● **Exercise prompt**
Reproduce exactly the lines of the material beneath, from the line that contains "water green" to the line that contains "Priest & Pastor Sex Abuse News", both included, and no other lines.
+ + + +
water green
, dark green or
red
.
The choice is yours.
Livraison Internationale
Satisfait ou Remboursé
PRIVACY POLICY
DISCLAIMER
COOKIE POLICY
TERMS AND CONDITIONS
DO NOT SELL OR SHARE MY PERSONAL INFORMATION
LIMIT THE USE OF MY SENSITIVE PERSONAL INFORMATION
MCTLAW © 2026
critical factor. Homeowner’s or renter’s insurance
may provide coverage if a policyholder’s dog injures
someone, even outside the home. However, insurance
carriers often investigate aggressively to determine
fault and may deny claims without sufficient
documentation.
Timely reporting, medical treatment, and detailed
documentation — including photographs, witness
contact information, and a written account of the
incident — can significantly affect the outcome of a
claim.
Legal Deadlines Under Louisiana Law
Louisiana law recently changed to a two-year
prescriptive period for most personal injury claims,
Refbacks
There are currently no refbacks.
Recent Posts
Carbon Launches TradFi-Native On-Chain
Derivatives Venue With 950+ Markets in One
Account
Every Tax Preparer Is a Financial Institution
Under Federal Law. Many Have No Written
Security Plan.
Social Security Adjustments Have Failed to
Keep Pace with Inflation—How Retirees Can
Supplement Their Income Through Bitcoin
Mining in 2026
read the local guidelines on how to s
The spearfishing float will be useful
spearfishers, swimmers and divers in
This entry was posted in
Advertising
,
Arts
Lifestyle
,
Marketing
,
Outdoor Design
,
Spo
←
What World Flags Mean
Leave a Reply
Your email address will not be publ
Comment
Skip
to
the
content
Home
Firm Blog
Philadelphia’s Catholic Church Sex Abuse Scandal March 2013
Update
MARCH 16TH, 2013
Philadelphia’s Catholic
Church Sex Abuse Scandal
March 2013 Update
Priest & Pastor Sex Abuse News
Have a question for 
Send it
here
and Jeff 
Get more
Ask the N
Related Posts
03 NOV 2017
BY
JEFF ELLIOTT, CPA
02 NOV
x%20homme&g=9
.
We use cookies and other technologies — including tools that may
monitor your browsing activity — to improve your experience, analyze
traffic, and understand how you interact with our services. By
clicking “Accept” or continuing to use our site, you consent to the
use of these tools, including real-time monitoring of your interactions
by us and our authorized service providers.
+ + + +
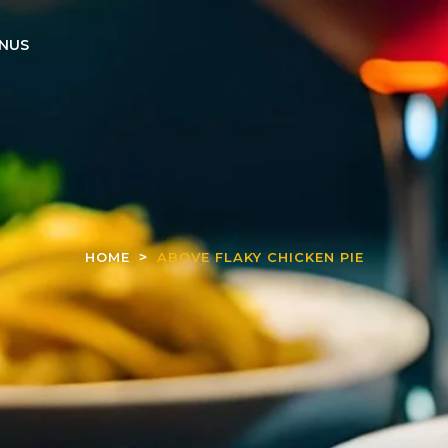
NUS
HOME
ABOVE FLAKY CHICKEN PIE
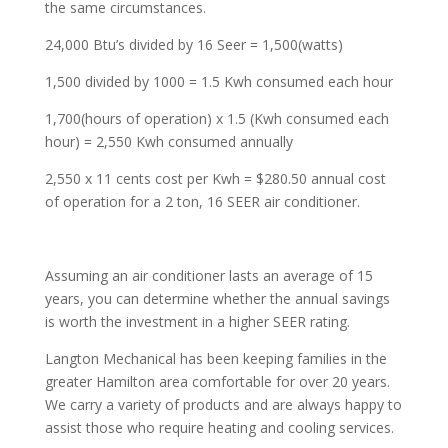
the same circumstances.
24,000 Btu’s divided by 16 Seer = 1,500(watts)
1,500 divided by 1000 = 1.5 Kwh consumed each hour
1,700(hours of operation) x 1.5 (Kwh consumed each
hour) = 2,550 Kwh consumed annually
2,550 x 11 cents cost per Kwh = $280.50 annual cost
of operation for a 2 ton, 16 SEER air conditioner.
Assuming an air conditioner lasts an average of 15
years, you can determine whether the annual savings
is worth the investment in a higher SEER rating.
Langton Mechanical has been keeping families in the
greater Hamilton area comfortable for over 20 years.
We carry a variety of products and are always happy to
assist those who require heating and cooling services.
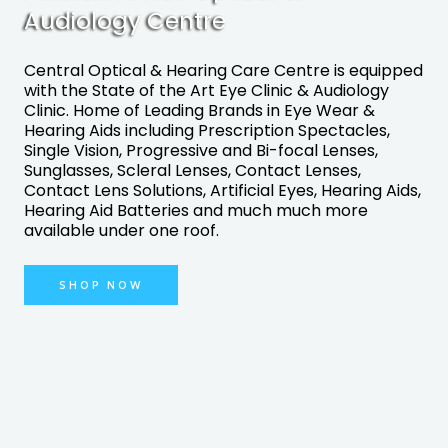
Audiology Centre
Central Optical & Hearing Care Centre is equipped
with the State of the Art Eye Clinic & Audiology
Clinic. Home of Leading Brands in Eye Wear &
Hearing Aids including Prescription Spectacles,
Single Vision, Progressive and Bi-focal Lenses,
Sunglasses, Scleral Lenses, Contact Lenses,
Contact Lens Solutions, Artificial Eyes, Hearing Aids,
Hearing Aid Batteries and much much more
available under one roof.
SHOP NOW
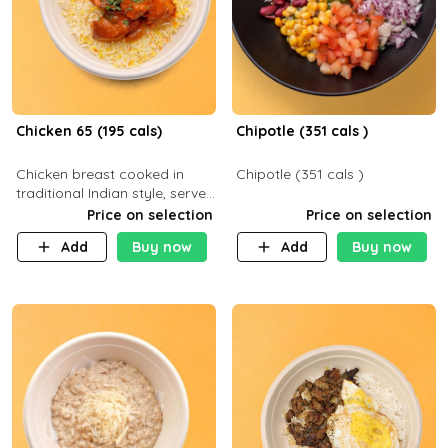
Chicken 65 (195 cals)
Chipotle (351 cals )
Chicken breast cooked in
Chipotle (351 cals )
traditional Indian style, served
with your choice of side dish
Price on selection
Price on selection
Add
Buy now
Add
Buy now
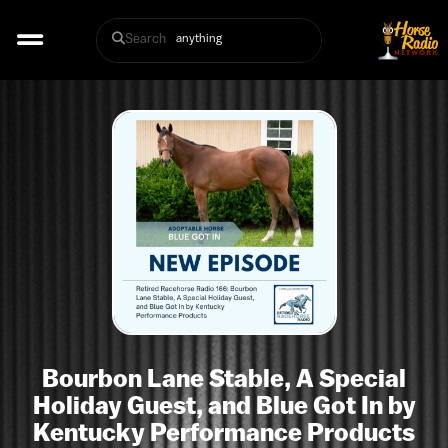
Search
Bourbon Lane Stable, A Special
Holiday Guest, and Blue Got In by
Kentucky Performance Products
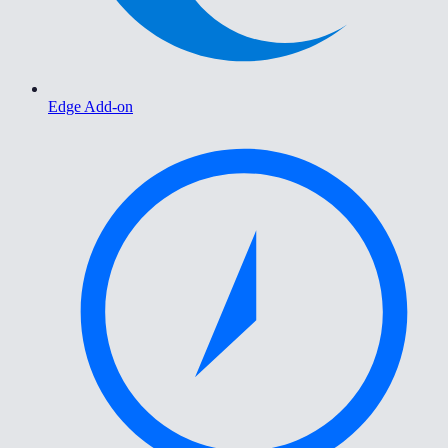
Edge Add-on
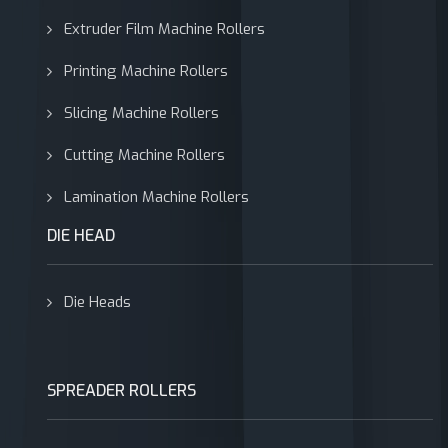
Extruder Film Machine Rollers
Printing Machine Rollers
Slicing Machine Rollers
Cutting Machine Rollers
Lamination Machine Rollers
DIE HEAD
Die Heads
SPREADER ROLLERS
+ + + +
● **Output for this exercise**
water green
, dark green or
red
.
The choice is yours.
Livraison Internationale
Satisfait ou Remboursé
PRIVACY POLICY
DISCLAIMER
COOKIE POLICY
TERMS AND CONDITIONS
DO NOT SELL OR SHARE MY PERSONAL INFORMATION
LIMIT THE USE OF MY SENSITIVE PERSONAL INFORMATION
MCTLAW © 2026
critical factor. Homeowner’s or renter’s insurance
may provide coverage if a policyholder’s dog injures
someone, even outside the home. However, insurance
carriers often investigate aggressively to determine
fault and may deny claims without sufficient
documentation.
Timely reporting, medical treatment, and detailed
documentation — including photographs, witness
contact information, and a written account of the
incident — can significantly affect the outcome of a
claim.
Legal Deadlines Under Louisiana Law
Louisiana law recently changed to a two-year
prescriptive period for most personal injury claims,
Refbacks
There are currently no refbacks.
Recent Posts
Carbon Launches TradFi-Native On-Chain
Derivatives Venue With 950+ Markets in One
Account
Every Tax Preparer Is a Financial Institution
Under Federal Law. Many Have No Written
Security Plan.
Social Security Adjustments Have Failed to
Keep Pace with Inflation—How Retirees Can
Supplement Their Income Through Bitcoin
Mining in 2026
read the local guidelines on how to s
The spearfishing float will be useful
spearfishers, swimmers and divers in
This entry was posted in
Advertising
,
Arts
Lifestyle
,
Marketing
,
Outdoor Design
,
Spo
←
What World Flags Mean
Leave a Reply
Your email address will not be publ
Comment
Skip
to
the
content
Home
Firm Blog
Philadelphia’s Catholic Church Sex Abuse Scandal March 2013
Update
MARCH 16TH, 2013
Philadelphia’s Catholic
Church Sex Abuse Scandal
March 2013 Update
Priest & Pastor Sex Abuse News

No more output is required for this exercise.